Python 2.0 and Stackless

Christian Tismer tismer at appliedbiometrics.com
Sun Aug 6 11:08:49 EDT 2000


Michael Hudson wrote:
> 
> Ah, you are listening :-)

:-)

...
> > No problem. Thenext version includes a sys variable that controls
> > the maximum allowed recursion level. I'm further thinking of
> > a way to compress tracebacks in such a situation, since 10000
> > tracebacks scolling over your screen makes no sense.
> 
> Fair enough.  But infinite recursion is still a bug.  I don't have a
> stackless python built ATM, but does
> 
> class Crasher:
>  def __str__(self): print self
> 
> print Crasher()
> 
> get caught by stackless?  *Most* forms of infinite recursion don't
> crash the current implementation.  Some do, and IMHO that's a bug.

It will raise an exception after quite a lot of time, since I've
set the recursion limit to some huge amount. But you can change
the constant, it is in ceval.c .

> 
> > > > So it's a complete win, no downside.
> > >
> > > It makes the implementation more complex.  This is a real downside.
> > > That said, I think I'm in favour of it going in - it's just *cool*,
> > > and that's what I like about Python.  Sod technical arguments <wink>.
> >
> > Thanks for your opinion.
> > While I don't agree that the implementation is really more
> > complex.
> 
> s/complex/further from what people are used to and thus harder to
> understand and modify for the bulk of the programming community/ then.

Ok, I agree. But then, the really hard stuff is in ceval.c only.
Forget about stackless map, this is not really needed.
I don't know many people who even ever looked into the core
interpreter, and everything else has only insignificant changes.

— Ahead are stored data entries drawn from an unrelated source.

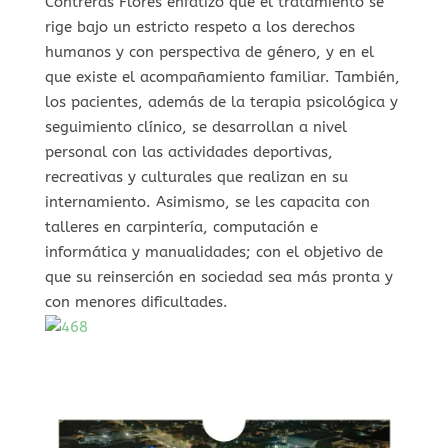
Contreras Flores enfatizó que el tratamiento se
rige bajo un estricto respeto a los derechos
humanos y con perspectiva de género, y en el
que existe el acompañamiento familiar. También,
los pacientes, además de la terapia psicológica y
seguimiento clínico, se desarrollan a nivel
personal con las actividades deportivas,
recreativas y culturales que realizan en su
internamiento. Asimismo, se les capacita con
talleres en carpintería, computación e
informática y manualidades; con el objetivo de
que su reinserción en sociedad sea más pronta y
con menores dificultades.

> > First, it is already written and proved stable.
> 
> I wasn't claiming it wasn't!

Surely not :-)

> > Second, not the implementation is complex, but rethinking frames,
> > recursion and stacks.
> 
> Which I claim makes some parts of the implementation (eg. builtin_map)
> more complicated.  I think it's cleaner in some conceptual ways, but
> because you're implementing it in C you have to jump through a variety
> of hoops to get what you want.

Right, and there is still no nice API to write stuff like
stackless map. But as said, just drop it, the old one works
just fine, unless somebody wants to tweak his brain about
the consequences of peeling a continuation out of a running
map (which works, btw).

> > This is no issue about changing a little code, it is about changing
> > brains.
> 
> Indeed!
> 
> Any chance of a patch against a recent CVS?

Are the relevant brains in CVS?

:-)


Yes, I'll doo it soon. Andreas Kostyrka has recently set up
a CVS for me, with the 1.7 patches. With a little work, this
will be 2.0 in a couple of days, and I'll publish it.